Scan the entries that follow and copy out every line containing "Cntlm".

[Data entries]
== == ==

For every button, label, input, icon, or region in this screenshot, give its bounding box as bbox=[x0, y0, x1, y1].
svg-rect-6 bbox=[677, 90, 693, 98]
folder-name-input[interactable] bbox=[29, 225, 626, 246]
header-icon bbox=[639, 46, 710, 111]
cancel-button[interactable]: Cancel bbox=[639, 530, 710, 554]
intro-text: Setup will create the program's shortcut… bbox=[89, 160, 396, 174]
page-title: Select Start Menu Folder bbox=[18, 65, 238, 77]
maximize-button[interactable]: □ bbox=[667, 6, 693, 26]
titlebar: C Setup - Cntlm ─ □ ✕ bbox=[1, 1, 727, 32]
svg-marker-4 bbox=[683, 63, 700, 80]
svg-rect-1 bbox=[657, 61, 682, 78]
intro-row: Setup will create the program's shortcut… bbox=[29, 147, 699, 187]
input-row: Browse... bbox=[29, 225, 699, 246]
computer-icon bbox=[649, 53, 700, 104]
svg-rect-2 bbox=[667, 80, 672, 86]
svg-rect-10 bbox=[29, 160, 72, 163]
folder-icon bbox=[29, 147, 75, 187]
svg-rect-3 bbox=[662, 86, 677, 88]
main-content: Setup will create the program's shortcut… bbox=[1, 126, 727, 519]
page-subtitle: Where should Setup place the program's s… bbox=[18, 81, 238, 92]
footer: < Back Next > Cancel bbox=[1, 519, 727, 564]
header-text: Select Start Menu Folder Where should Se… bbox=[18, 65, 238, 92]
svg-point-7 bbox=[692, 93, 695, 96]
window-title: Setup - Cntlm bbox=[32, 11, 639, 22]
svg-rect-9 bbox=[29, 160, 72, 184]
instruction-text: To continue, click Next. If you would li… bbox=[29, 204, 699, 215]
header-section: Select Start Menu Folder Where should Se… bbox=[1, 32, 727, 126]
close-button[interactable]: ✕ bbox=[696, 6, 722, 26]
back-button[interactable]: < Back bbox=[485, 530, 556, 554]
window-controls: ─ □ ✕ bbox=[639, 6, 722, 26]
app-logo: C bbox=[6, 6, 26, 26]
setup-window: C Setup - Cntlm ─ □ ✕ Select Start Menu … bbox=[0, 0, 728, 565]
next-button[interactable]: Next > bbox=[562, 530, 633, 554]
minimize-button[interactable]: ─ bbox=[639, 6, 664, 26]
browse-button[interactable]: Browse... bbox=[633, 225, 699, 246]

== == ==

▶ **Response**
titlebar: C Setup - Cntlm ─ □ ✕ bbox=[1, 1, 727, 32]
window-title: Setup - Cntlm bbox=[32, 11, 639, 22]
setup-window: C Setup - Cntlm ─ □ ✕ Select Start Menu … bbox=[0, 0, 728, 565]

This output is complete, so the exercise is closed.